A stock broker platform lets retail users buy and sell financial instruments (stocks, ETFs, options). The broker receives user orders, validates them against account balances and risk rules, routes them to an exchange (or internal matching engine), and shows real-time status updates. The system must handle thousands of concurrent orders during market hours with strong consistency guarantees — a lost or duplicate trade is a regulatory violation.

1.5. Naive First Cut

flowchart LR
    Client["Mobile App"]:::client
    API["API Server"]:::service
    DB["Postgres DB"]:::data
    Exchange["Exchange NSE or BSE"]:::external

    Client --> API
    API --> DB
    API --> Exchange

    classDef client fill:#FF7043,stroke:#BF360C,color:#fff
    classDef service fill:#66BB6A,stroke:#1B5E20,color:#fff
    classDef data fill:#FFCA28,stroke:#F57F17,color:#000
    classDef external fill:#EC407A,stroke:#880E4F,color:#fff

How this breaks:

• Single API server can’t handle 100K+ orders/sec during market open
• Synchronous exchange call blocks the API — timeouts pile up
• No order queue — if exchange is slow, user retries create duplicates
• No way to notify users of fills without polling
• Single DB becomes write bottleneck during peak hours
• No audit trail — regulators require full event history of every order state change

The rest of the doc evolves this into a production-grade event-driven architecture.

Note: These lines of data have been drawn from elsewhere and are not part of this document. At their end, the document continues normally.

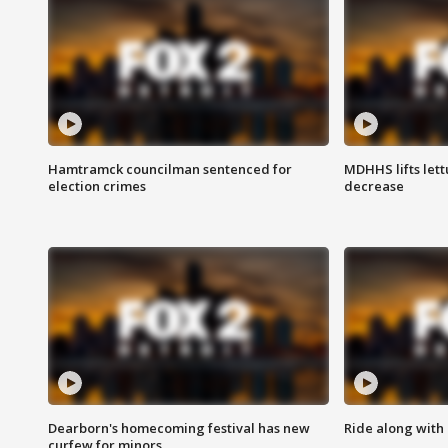
Hamtramck councilman sentenced for
MDHHS lifts lett
election crimes
decrease
Dearborn's homecoming festival has new
Ride along with 
curfew for minors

1.7. Prior Art We’re Drawing From

• Zerodha Kite OMS — Silo-based user partitioning, pre-trade validation at the gateway, async order routing to exchange. Handles millions of orders daily on commodity hardware. (zerodha.tech blog)
• LMAX Exchange Disruptor — Single-threaded matching engine processing 6M orders/sec using a lock-free ring buffer. Demonstrates that matching is CPU-bound, not I/O-bound.
• Coinbase Matching Engine — Continuous first-come-first-serve order book with price-time priority. Publishes trade events via WebSocket feed. (Coinbase docs)
• Kafka + Flink for Exchange — Event-driven architecture where every state change is a Kafka event; Flink processes matching and settlement in real-time streams. (Medium article)
• Robinhood — Routes orders to market makers (PFOF model) rather than running own matching engine. Emphasizes idempotent order submission and real-time push notifications.

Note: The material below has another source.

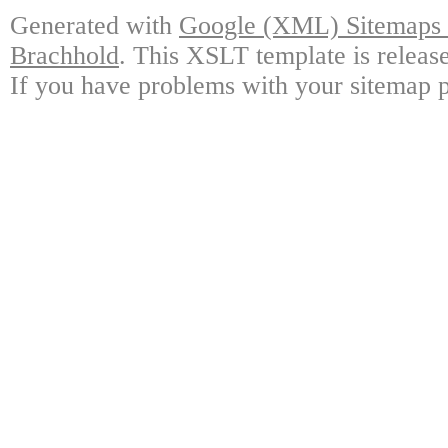
Generated with
Google (XML) Sitemaps G
Brachhold
. This XSLT template is releas
If you have problems with your sitemap p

2. Functional Requirements

Core (Top 3)

1. Place and match buy/sell orders — submit limit/market orders, match based on price-time priority
2. Show users their transactions — real-time order status, trade history, portfolio positions
3. Send notifications — push notifications on order fills, partial fills, rejections, price alerts

Below the Line

• Watchlists and price charts (read-heavy, CDN-cacheable)
• Margin trading and short selling
• Options and derivatives
• Admin dashboard and compliance reporting
• Referral and rewards system

3. Non-Functional Requirements

Core

Below the Line

• Audit trail retained for 7 years (regulatory)
• Multi-region DR (but matching engine is single-leader)
• Sub-second portfolio updates after fills

Technology Choices

Why Postgres for the order DB, not DynamoDB? Orders are relational (order → fills → settlements), need ACID transactions for balance deductions, and regulators require complex queries for audits. Postgres with partitioning by date handles the write volume. The matching engine itself uses in-memory structures — the DB is for persistence, not matching speed.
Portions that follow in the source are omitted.